Beneficios de la fibra en nuestra dieta diaria.

Beneficios de la fibra en nuestra dieta diaria.

Lic. N.D. Mónica Bamonde CNP 4459
Nutricionista

Tenu3 – Nutrición y Salud

La respuesta rotunda es sí! la fibra debería ser parte de nuestra alimentación diaria en todas nuestras comidas.

Beneficios de la fibra en nuestra dieta diaria

¿Es tan importante la fibra en nuestra alimentación? Los vegetales (verduras, menestras, semillas, frutas, frutos secos, cereales integrales) son las fuentes alimentarias de este grupo de compuestos que no pueden ser absorbidos totalmente por nuestro sistema digestivo, y ahí reside su beneficio principal.

Se pueden clasificar de distintas maneras, funcional o química por ejemplo, ahora vamos a comentar una clasificación que nos muestra sus beneficios según su relación con el agua.

Mejora el estreñimiento.

Puede ser Insoluble, es aquella que aumenta el volumen de las heces, es por esto que disminuye el tiempo del tránsito intestinal y mejora en caso de estreñimiento, por tanto, actúa más a nivel intestinal. La más abundante es la celulosa y la podemos encontrar sobre todo en el salvado de trigo y verduras.

Aumenta la saciedad

Otra clase de fibra es la soluble, aquella que forma geles con el agua, retrasa el tiempo que se mantienen los alimentos en el estómago, razón por la cuál es ideal para aumentar la saciedad ya que actúa más a nivel gástrico; estos geles disminuyen la absorción de algunos nutrientes como la glucosa por ejemplo y contribuyen a la disminución del colesterol en sangre.

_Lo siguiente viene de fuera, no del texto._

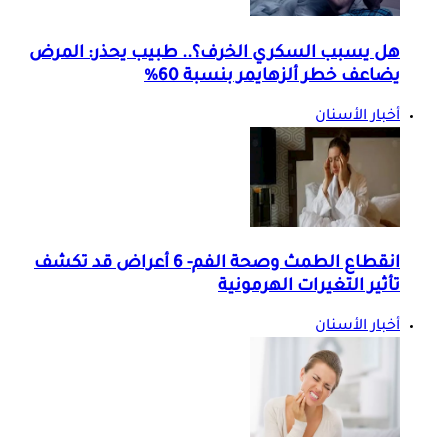
هل يسبب السكري الخرف؟.. طبيب يحذر: المرض
يضاعف خطر ألزهايمر بنسبة 60%
أخبار الأسنان
انقطاع الطمث وصحة الفم- 6 أعراض قد تكشف
تأثير التغيرات الهرمونية
أخبار الأسنان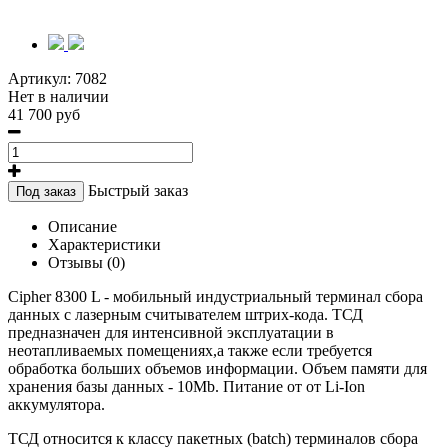
Артикул:
7082
Нет в наличии
41 700 руб
Быстрый заказ
Под заказ
Описание
Характеристики
Отзывы (0)
Cipher 8300 L - мобильный индустриальный терминал сбора
данных с лазерным считывателем штрих-кода. ТСД
предназначен для интенсивной эксплуатации в
неотапливаемых помещениях,а также если требуется
обработка больших объемов информации. Объем памяти для
хранения базы данных - 10Mb. Питание от от Li-Ion
аккумулятора.
ТСД относится к классу пакетных (batch) терминалов сбора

Son las gomas, mucílagos y pectinas, las podemos encontrar en frutas, semillas (chía, linaza) y verduras. Dentro de este grupo también tenemos a los fructoligasacáridos, los cuales se digieren con dificultad, sin embargo, promueven el crecimiento de bacterias benéficas en el intestino; los podemos encontrar en la leche materna, menestras, cebolla, ajo, plátano, espárragos, cebada, centeno, etc.

Dentro de la fibra, encontramos a los Almidones Resistentes, los cuales solo se digieren entre 5 a 10%, tenemos que hay 4 grupos, uno de ellos es interesante mencionar, ya que si por ejemplo cocinamos una papa, su almidón es muy disponible y se absorben la gran mayoría de su glucosa, pero si luego de cocidas las enfriamos la disponibilidad de glucosa disminuye, por lo que es más recomendable en el caso de que necesitemos disminuir nuestro consumo de harinas o carbohidratos.

La recomendación diaria mínima de fibra estándar es de 38g/día para hombres y 25g/día para mujeres… cómo podemos cubrir este requerimiento? 1 taza de menestra promedio nos brinda entre 10 a 15g de fibra y 1 porción de verdura o fruta promedio unos 5g.
No olviden consumir fibra diariamente en sus comidas, en el desayuno fruta, avena, semillas o frutos secos, en las meriendas frutas o frutos secos y en el almuerzo o cena vegetales y menestras.